56. In anderen Fällen hängt die Anzahl der bedingt bedingt emissionsfähigen Aktien von einer anderen Bedingung als dem Ergebnis oder Börsenkurs (beispielsweise die Eröffnung einer bestimmten Anzahl von Einzelhandelsgeschäften) ab. In diesen Fällen werden die bedingt emissionsfähigen Aktien unter der Annahme, dass der derzeitige Stand der Bedingung bis zum Ende der Periode, innerhalb der diese Bedingung eintreten  kann, unverändert bleibt, in die Berechnung des verwässerten Ergebnisses je Aktie nach dem Stand am Ende des Berichtszeitraums mit einbezogen. 
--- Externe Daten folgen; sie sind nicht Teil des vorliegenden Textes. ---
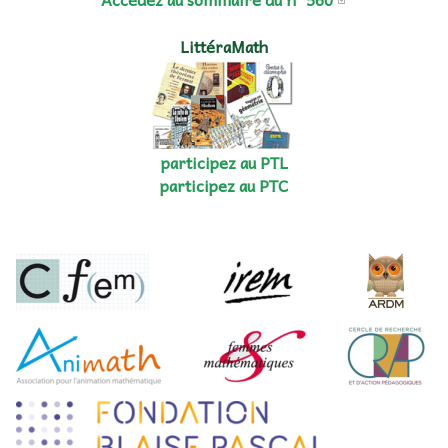
LittéraMath
participez au PTL
participez au PTC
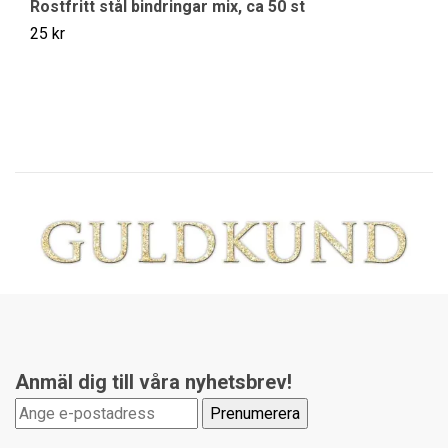
Rostfritt stål bindringar mix, ca 50 st
Pl
25 kr
49
Anmäl dig till våra nyhetsbrev!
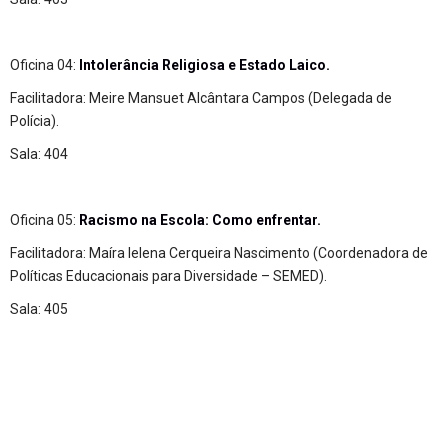
Oficina 04:
Intolerância Religiosa e Estado Laico.
Facilitadora: Meire Mansuet Alcântara Campos (Delegada de
Polícia).
Sala: 404
Oficina 05:
Racismo na Escola: Como enfrentar.
Facilitadora: Maíra Ielena Cerqueira Nascimento (Coordenadora de
Políticas Educacionais para Diversidade – SEMED).
Sala: 405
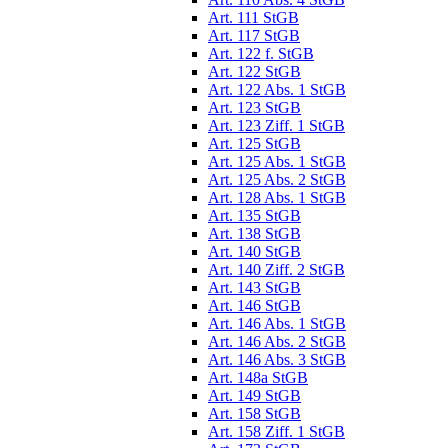
Art. 111 StGB
Art. 117 StGB
Art. 122 f. StGB
Art. 122 StGB
Art. 122 Abs. 1 StGB
Art. 123 StGB
Art. 123 Ziff. 1 StGB
Art. 125 StGB
Art. 125 Abs. 1 StGB
Art. 125 Abs. 2 StGB
Art. 128 Abs. 1 StGB
Art. 135 StGB
Art. 138 StGB
Art. 140 StGB
Art. 140 Ziff. 2 StGB
Art. 143 StGB
Art. 146 StGB
Art. 146 Abs. 1 StGB
Art. 146 Abs. 2 StGB
Art. 146 Abs. 3 StGB
Art. 148a StGB
Art. 149 StGB
Art. 158 StGB
Art. 158 Ziff. 1 StGB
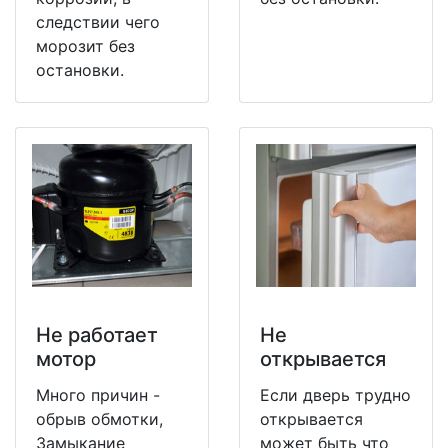
следствии чего
морозит без
остановки.
Не работает
Не
мотор
открывается
Много причин -
Если дверь трудно
обрыв обмотки,
открывается
Замыкание
может быть что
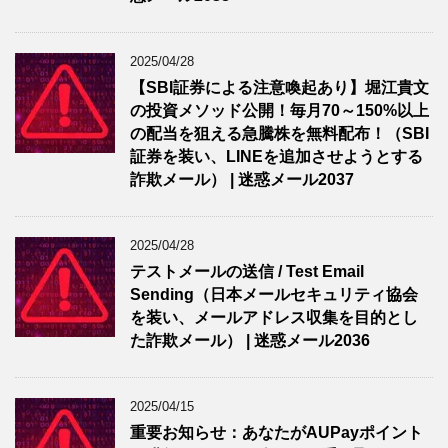
2025/04/28
【SBI証券による注意喚起あり】堀江貴文
の投資メソッド公開！毎月70～150%以上
の配当を狙える急騰株を無料配布！（SBI
証券を装い、LINEを追加させようとする
詐欺メール） | 迷惑メール2037
2025/04/28
テストメールの送信 / Test Email
Sending（日本メールセキュリティ協会
を装い、メールアドレス収集を目的とし
た詐欺メール） | 迷惑メール2036
2025/04/15
重要お知らせ：あなたがAUPayポイント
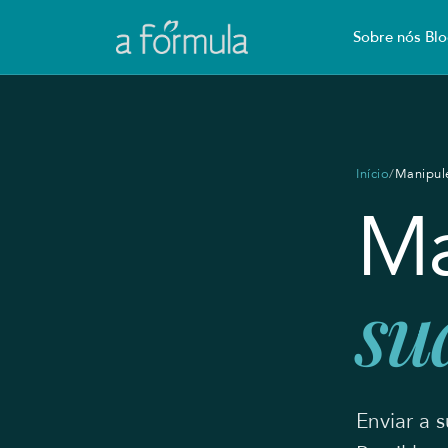
Sobre nós
Blo
Início
/
Manipule
Ma
su
Enviar a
57. Bedingt emissionsfähige potenzielle Stammaktien (außer denjenigen, die einer Vereinbarung zur bedingten Emission unterliegen, wie beispielsweise bedingtes Wandlungskapital) werden folgendermaßen in die Berechnung des verwässerten Ergebnisses je Aktie einbezogen:

(a) Ein Unternehmen stellt fest, ob man bei den potenziellen Stammaktien davon ausgehen kann, dass sie aufgrund ihrer festgelegten Emissionsbedingungen nach Maßgabe der Bestimmungen über bedingt emissionsfähige Stammaktien in den Paragraphen 52-56 emissionsfähig sind; und

(b) sofern sich jene potenziellen Stammaktien im verwässerten Ergebnis je Aktie widerspiegeln sollten, stellt ein Unternehmen die entsprechenden Auswirkungen auf die Berechnung des verwässerten Ergebnisses je Aktie nach Maßgabe der Bestimmungen über Optionen und Optionsscheine (Paragraphen 45-48), der Bestimmungen über wandelbare Instrumente (Paragraphen 49-51), der Bestimmungen über Verträge, die in Stammaktien oder in liquiden Mitteln erfüllt werden (Paragraphen 58-61) bzw. sonstiger Bestimmungen fest.

Die Ausübung bzw. Umwandlung wird jedoch nicht zum Zweck der Ermittlung des verwässerten Ergebnisses je Aktie angenommen, es sei denn, es wird von der Ausübung bzw. Umwandlung ähnlicher im Umlauf befindlicher potenzieller und unbedingter Stammaktien ausgegangen.